In Nigeria, the Madinawa clan are serving in the post, they are Islamic Leaders that claimed to be a clan of Sharifian descent and traced their lineage to the family of Muhammad through his grandson Hassan ibn Ali. They are related to the Alaouite dynasty of Morocco and are said to have migrated to the Sultanate of Kano in Nigeria due to conflicts and wars within the Moroccan monarchy after the death of Ismail ibn Sharif. The claim of being descendants of Muhammad enabled them to be regarded as a kind of nobility, with them becoming privileged in the chieftaincy system of the Kano Emirate.
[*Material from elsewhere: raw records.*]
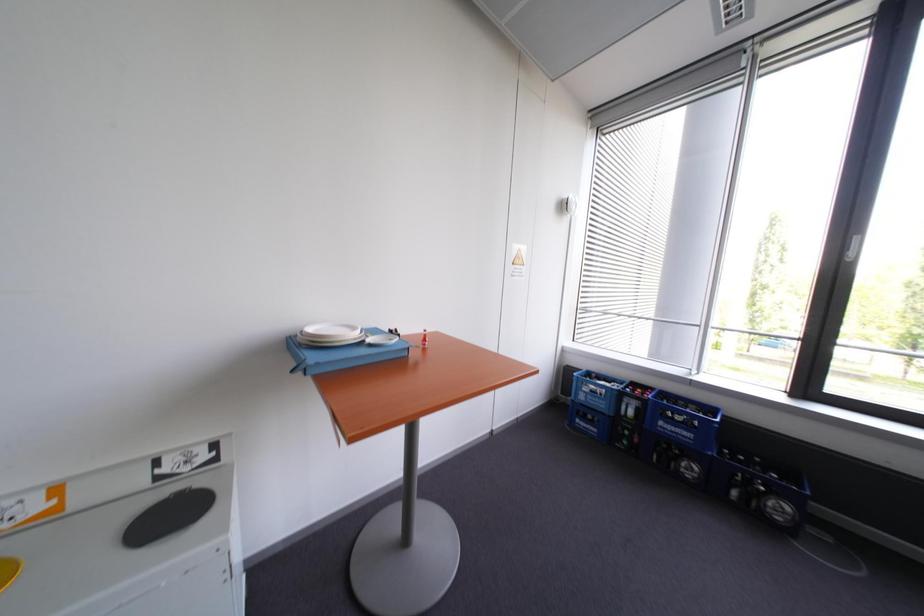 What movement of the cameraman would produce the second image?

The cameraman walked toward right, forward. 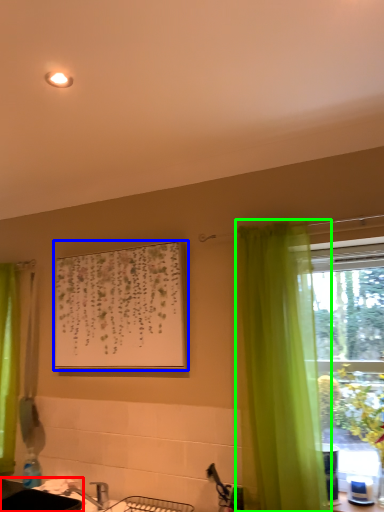 Question: Which is nearer to the sink (highlighted by a red box)? picture frame (highlighted by a blue box) or curtain (highlighted by a green box).

Choices:
 (A) picture frame
 (B) curtain

Answer: (A) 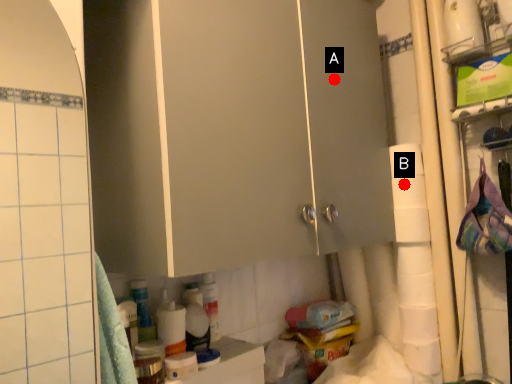 Question: Two points are circled on the image, labeled by A and B beside each circle. Which point is closer to the camera?

Choices:
 (A) A is closer
 (B) B is closer

Answer: (A) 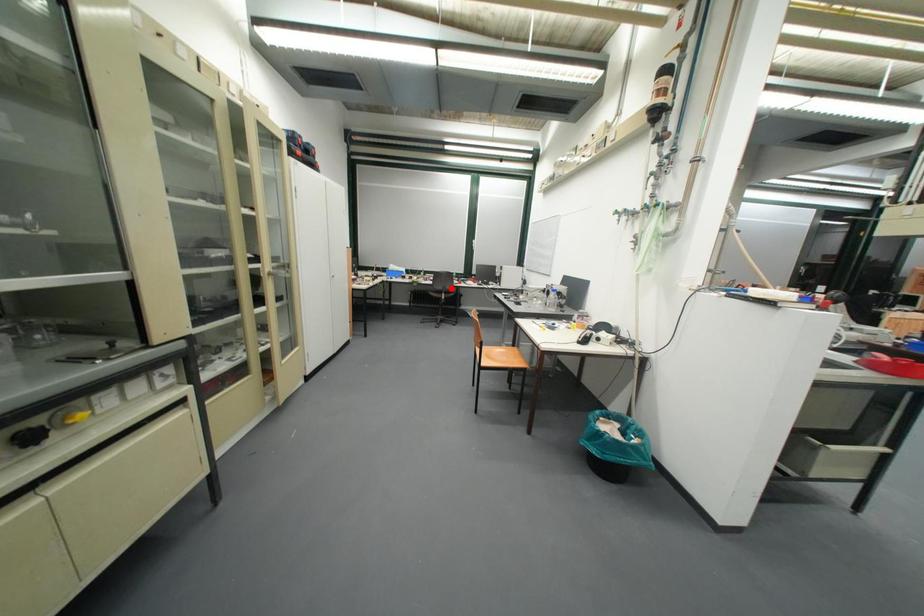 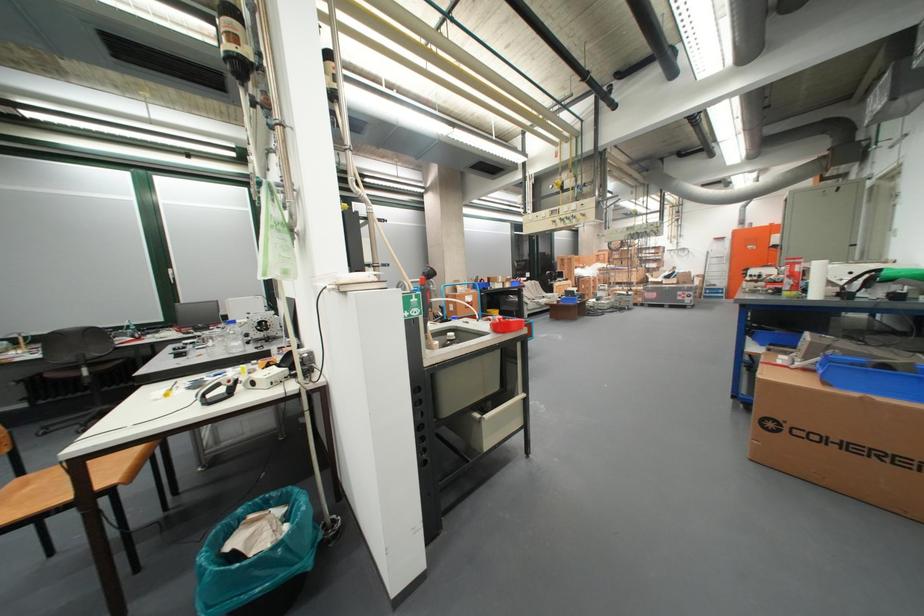 Question: A red point is marked in image1. In image2, is the corresponding 3D point closer to the camera or farther? Reply with the corresponding letter.

Choices:
 (A) The corresponding 3D point is closer.
 (B) The corresponding 3D point is farther.

Answer: (B) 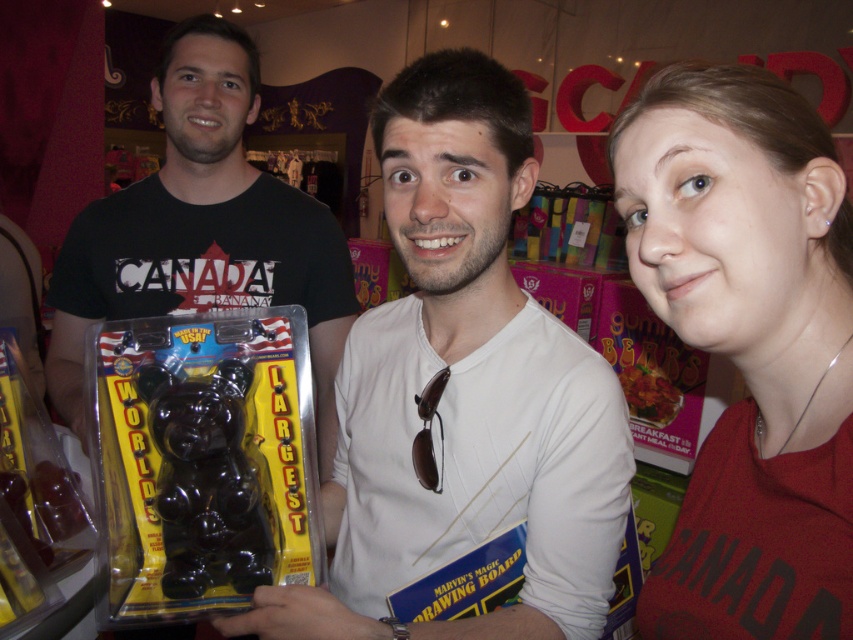 You are standing at point (283, 264) and want to walk to the exit located at point (448, 349). Is your path directly forward or do you need to move sideways?

The point (448, 349) is in front of point (283, 264), so your path to the exit is directly forward.

You are a store employee and need to place a new camera on the shelf near the matte red shirt at center. The camera requires at least 18 inches of space. Can you fit it there?

The matte red shirt at center and camera are 17.38 inches apart from each other, which is less than the required 18 inches. Therefore, the camera cannot be placed there as it does not meet the space requirement.

You are a customer in the store and want to pick up the glossy plastic bear at center. Which direction should you look relative to the matte black gummy bear at center?

The glossy plastic bear at center is located below the matte black gummy bear at center, so you should look downward from the matte black gummy bear at center to find the glossy plastic bear at center. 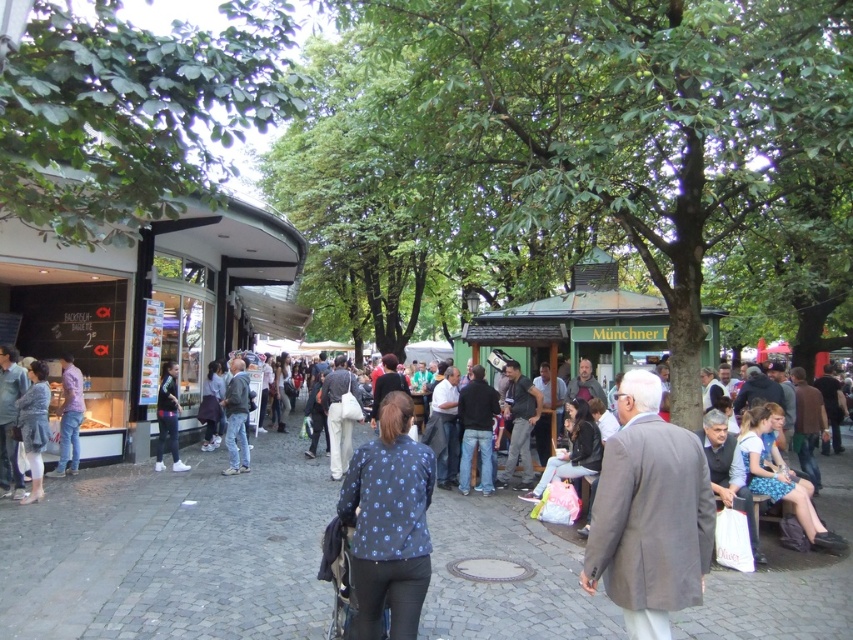 How much distance is there between paved stone pavement at center and blue denim dress at lower right?

6.44 feet

Between point (47, 620) and point (761, 412), which one is positioned in front?

Point (47, 620)

Which is in front, point (556, 573) or point (805, 509)?

Point (556, 573) is in front.

Find the location of a particular element. This screenshot has height=640, width=853. paved stone pavement at center is located at coordinates (171, 552).

Which of these two, paved stone pavement at center or denim jeans at center, stands taller?

Standing taller between the two is denim jeans at center.

Find the location of a particular element. Image resolution: width=853 pixels, height=640 pixels. paved stone pavement at center is located at coordinates (171, 552).

At what (x,y) coordinates should I click in order to perform the action: click on paved stone pavement at center. Please return your answer as a coordinate pair (x, y). The image size is (853, 640). Looking at the image, I should click on (171, 552).

Between point (146, 486) and point (167, 378), which one is positioned in front?

Point (146, 486)

Can you confirm if paved stone pavement at center is smaller than dark blue jeans at left?

No.

Who is more forward, (299, 592) or (165, 372)?

Positioned in front is point (299, 592).

Image resolution: width=853 pixels, height=640 pixels. Identify the location of paved stone pavement at center. (171, 552). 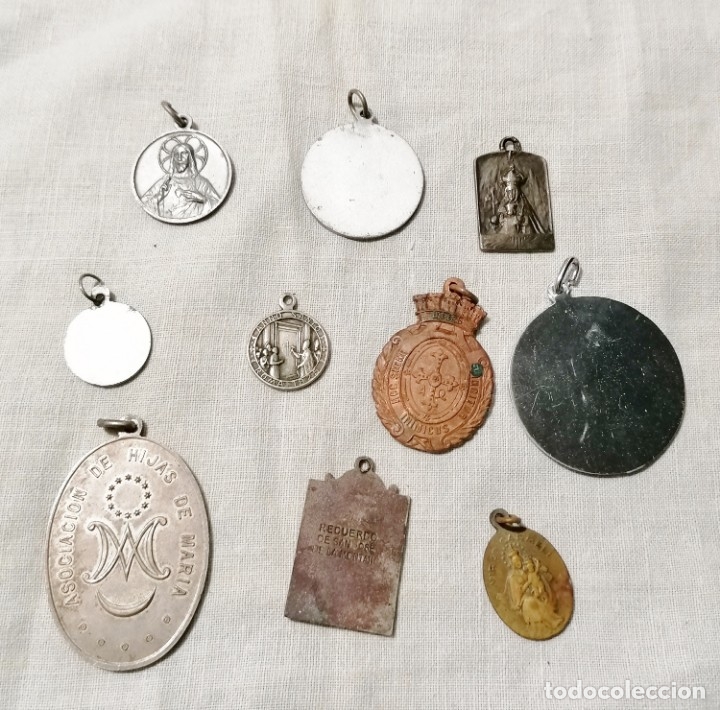 You are a GUI agent. You are given a task and a screenshot of the screen. Output one action in this format:
    pyautogui.click(x=<x>, y=<y>)
    Task: Click on the medallions
    This screenshot has width=720, height=710.
    Given the screenshot: What is the action you would take?
    point(186,173), point(126,349), point(121,525), point(289,346), point(369,182), point(531,204), point(454,385), point(567,390), point(364,529), point(523,572) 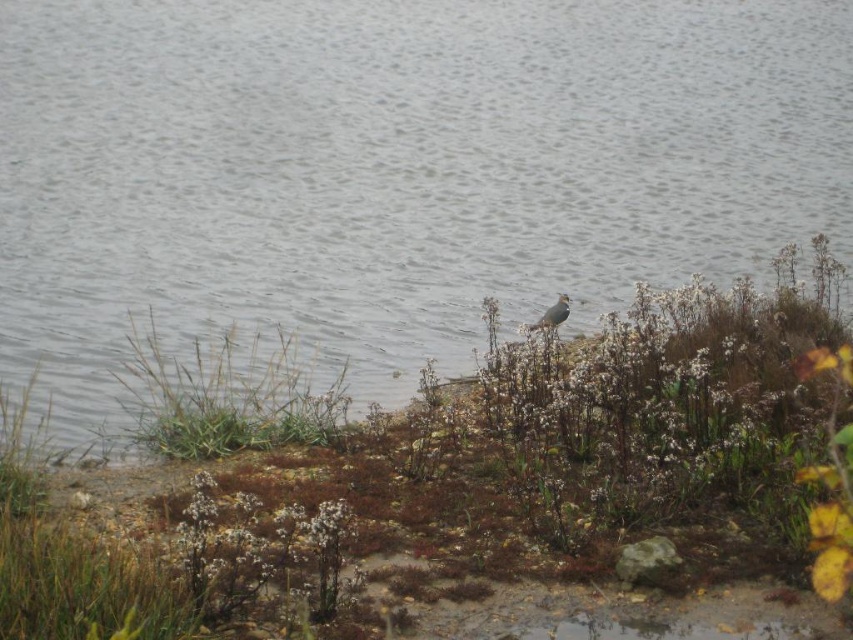 You are a small robot with a body length of 1 meter. You are standing near the brown grass at center and want to reach the gray matte bird at center. Can you reach the bird without moving past your current position?

The distance between the brown grass at center and the gray matte bird at center is 1.47 meters. Since the robot is 1 meter long, it cannot reach the bird without moving forward as the distance is greater than its body length.

You are standing at the lakeside and want to walk to the bird. You notice two points marked on the ground. The first point is at coordinate point (334, 410) and the second is at point (550, 314). Which point is closer to you as you stand at the starting position?

Point (334, 410) is closer to the viewer than point (550, 314), so you should head towards point (334, 410) first.

You are standing at the lakeside and see a bird at point (x=393, y=280). If you want to approach it without getting your shoes wet, what is the maximum distance you can walk towards it before reaching the water?

The point (x=393, y=280) is 11.64 meters away from you. Since the bird is at that point, the maximum distance you can walk towards it without getting your shoes wet would be up to the water edge. However, without knowing the exact distance from your current position to the water edge, we cannot determine the precise maximum distance. The information provided only states the distance from you to the bird, not the distance from you to the water. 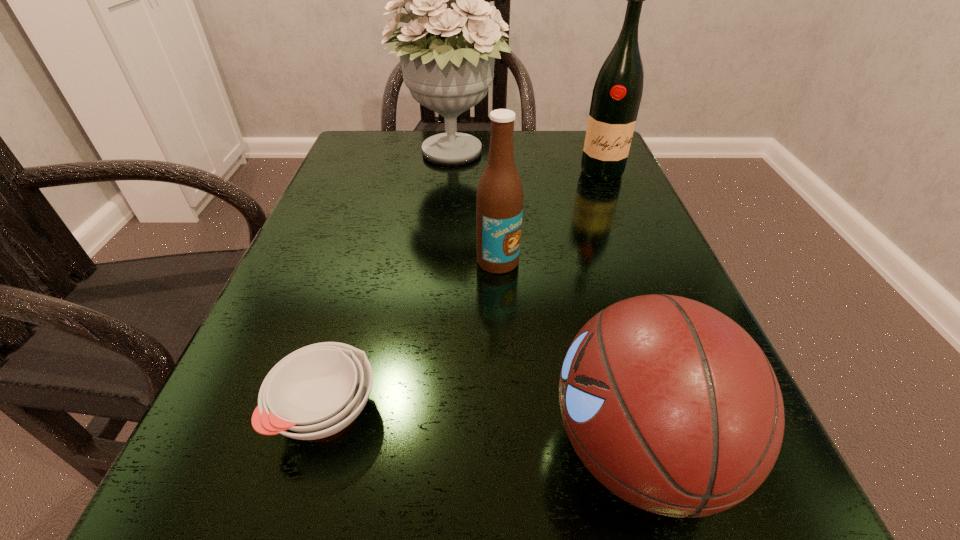 What are the coordinates of `liquor that is at the far edge` in the screenshot? It's located at (617, 93).

Locate an element on the screen. This screenshot has height=540, width=960. bouquet situated at the left edge is located at coordinates (448, 70).

In order to click on soup bowl at the left edge in this screenshot , I will do `click(316, 391)`.

Find the location of `object present at the right edge`. object present at the right edge is located at coordinates (617, 93).

Where is `object that is at the far left corner`? The image size is (960, 540). object that is at the far left corner is located at coordinates (448, 70).

Find the location of a particular element. object present at the far right corner is located at coordinates (617, 93).

This screenshot has width=960, height=540. What are the coordinates of `vacant space at the far edge` in the screenshot? It's located at (521, 143).

Locate an element on the screen. The image size is (960, 540). free space at the near edge of the desktop is located at coordinates point(603,531).

Identify the location of free space at the left edge of the desktop. (346, 232).

I want to click on vacant area at the right edge, so coord(621,213). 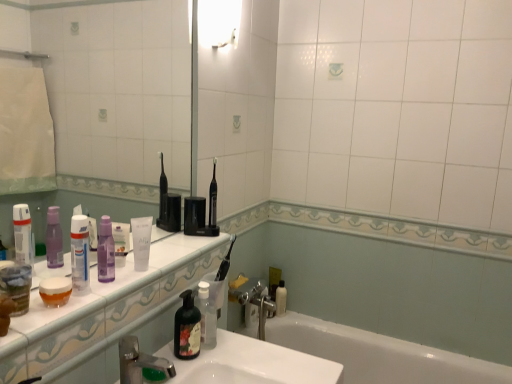 At what (x,y) coordinates should I click in order to perform the action: click on space that is in front of white matte tube at center, placed as the 2th toiletry when sorted from left to right. Please return your answer as a coordinate pair (x, y). The height and width of the screenshot is (384, 512). Looking at the image, I should click on (106, 289). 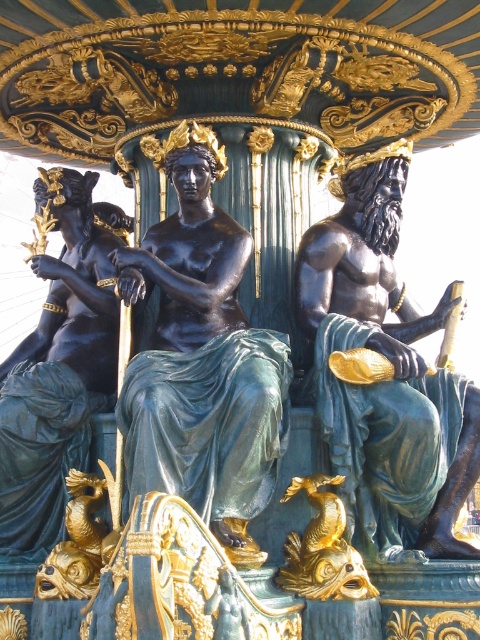 Looking at this image, you are an art student analyzing the fountain sculpture. You notice two bronze statues in the scene. Which one is shorter between the bronze statue at center and the bronze statue at left?

The bronze statue at center is shorter than the bronze statue at left.

Looking at the fountain sculpture, you see the black polished stone man at center and the bronze statue at left. Which one is positioned to the right of the other?

The black polished stone man at center is positioned to the right of the bronze statue at left. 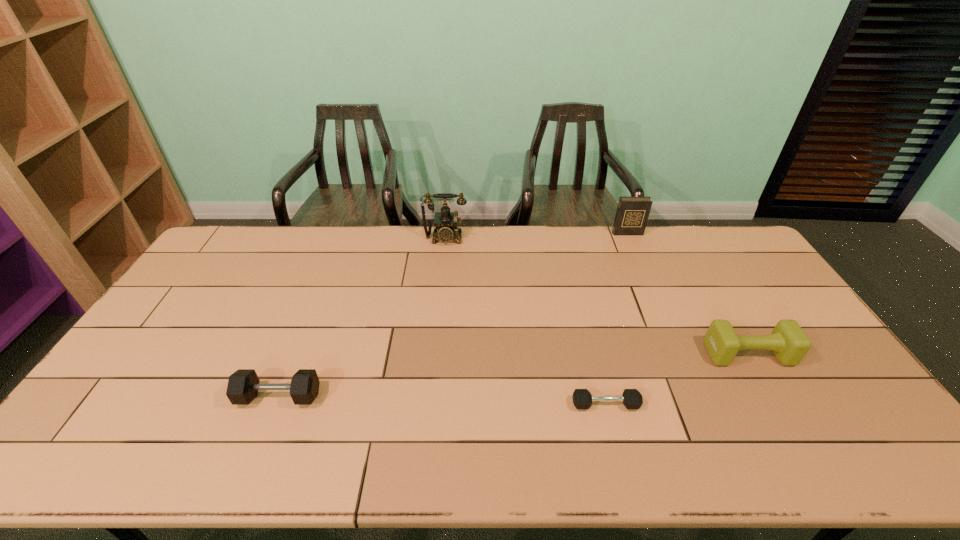 The width and height of the screenshot is (960, 540). Find the location of `blank region between the rightmost object and the fourth shortest object`. blank region between the rightmost object and the fourth shortest object is located at coordinates (687, 294).

Identify the location of free spot between the second object from right to left and the second dumbbell from right to left. The height and width of the screenshot is (540, 960). (616, 319).

Locate which object ranks third in proximity to the rightmost dumbbell. Please provide its 2D coordinates. Your answer should be formatted as a tuple, i.e. [(x, y)], where the tuple contains the x and y coordinates of a point satisfying the conditions above.

[(445, 221)]

What are the coordinates of `object that is the fourth nearest to the tallest object` in the screenshot? It's located at (789, 343).

Identify which dumbbell is located as the second nearest to the rightmost dumbbell. Please provide its 2D coordinates. Your answer should be formatted as a tuple, i.e. [(x, y)], where the tuple contains the x and y coordinates of a point satisfying the conditions above.

[(243, 385)]

Identify which dumbbell is the closest to the fourth object from left to right. Please provide its 2D coordinates. Your answer should be formatted as a tuple, i.e. [(x, y)], where the tuple contains the x and y coordinates of a point satisfying the conditions above.

[(789, 343)]

Locate an element on the screen. The width and height of the screenshot is (960, 540). vacant region that satisfies the following two spatial constraints: 1. on the rotary dial of the telephone; 2. on the left side of the farthest dumbbell is located at coordinates (434, 354).

Where is `free space that satisfies the following two spatial constraints: 1. on the rotary dial of the rightmost object; 2. on the left side of the fourth object from right to left`? Image resolution: width=960 pixels, height=540 pixels. free space that satisfies the following two spatial constraints: 1. on the rotary dial of the rightmost object; 2. on the left side of the fourth object from right to left is located at coordinates (434, 354).

Locate an element on the screen. The image size is (960, 540). blank area in the image that satisfies the following two spatial constraints: 1. on the front cover of the fourth object from left to right; 2. on the right side of the rightmost dumbbell is located at coordinates (680, 354).

The width and height of the screenshot is (960, 540). Find the location of `vacant space that satisfies the following two spatial constraints: 1. on the rotary dial of the third object from left to right; 2. on the right side of the second object from left to right`. vacant space that satisfies the following two spatial constraints: 1. on the rotary dial of the third object from left to right; 2. on the right side of the second object from left to right is located at coordinates (429, 404). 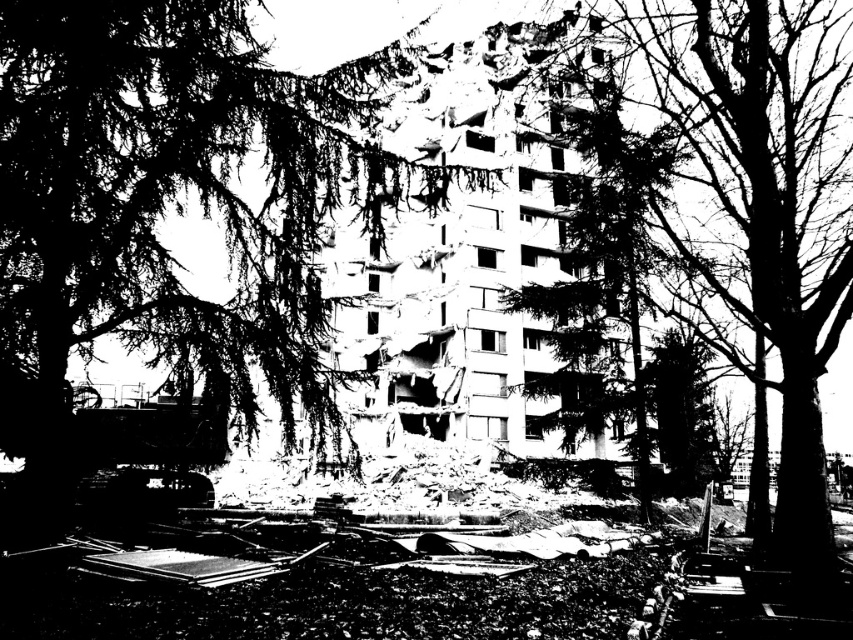 You are a construction worker assessing the demolition site. You notice two trees, the dark green textured tree at left and the dark green leafy tree at center. Which tree is taller?

The dark green leafy tree at center is taller than the dark green textured tree at left.

You are a bird flying over the demolished building. You want to land on a dark green textured tree at left and then move to the dark green leafy tree at center. Which direction should you fly to reach the second tree from the first?

The dark green textured tree at left is above the dark green leafy tree at center, so you should fly downward to reach the dark green leafy tree at center from the dark green textured tree at left. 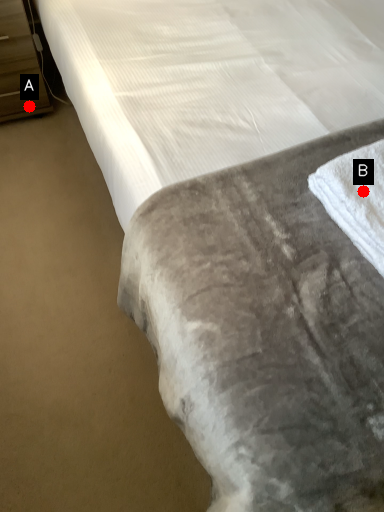 Question: Two points are circled on the image, labeled by A and B beside each circle. Which point appears closest to the camera in this image?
They were additionally believed to possess baraka, in Kano Emirate, they are referred to as Awliya Madinawa Malamai by some people, in reference to the city of Medina where they claimed to have originated from, situated in Western Saudi Arabia. Most of their ancestors were Islamic saints, the Muallimawa family Dynasty a branch of the Madinawa clan holds the position of Naqib al- ashraf.

===Philippines===

Since the arrival of the Sunni Sufi missionaries in the Philippines, there has been no documented institution of Naqib al-Ashraf in the country. Although Islam was introduced to the archipelago primarily through trade and the missionary activities of Sunni Sufi scholars rather than through centralized empires such as the Ottoman Empire, the Sulu Sultanate developed its own distinct Islamic leadership traditions. Dr. Calingalan Hussin Caluang, a Sunni Muslim adhering to the Ashʿari creed and the Shafiʿi school of jurisprudence, is described by published sources as the first known individual in the Philippines to hold the title of Naqib al-Ashraf. He is a descendant of Panglima Bandahala, whose lineage is shared with the Sultans of Sulu, who trace their ancestry to the seven Sunni Sufi missionaries, including Sultan Sharif ul-Hashim, a descendant of the Islamic prophet Muhammad. Historically, genealogical records in the Philippines were passed down through oral traditions and familial ties, given the absence of a formal Naqib al-Ashraf institution. Dr. Caluang’s position as Naqib al-Ashraf reflects both his ancestral heritage and the distinct Islamic governance of the region.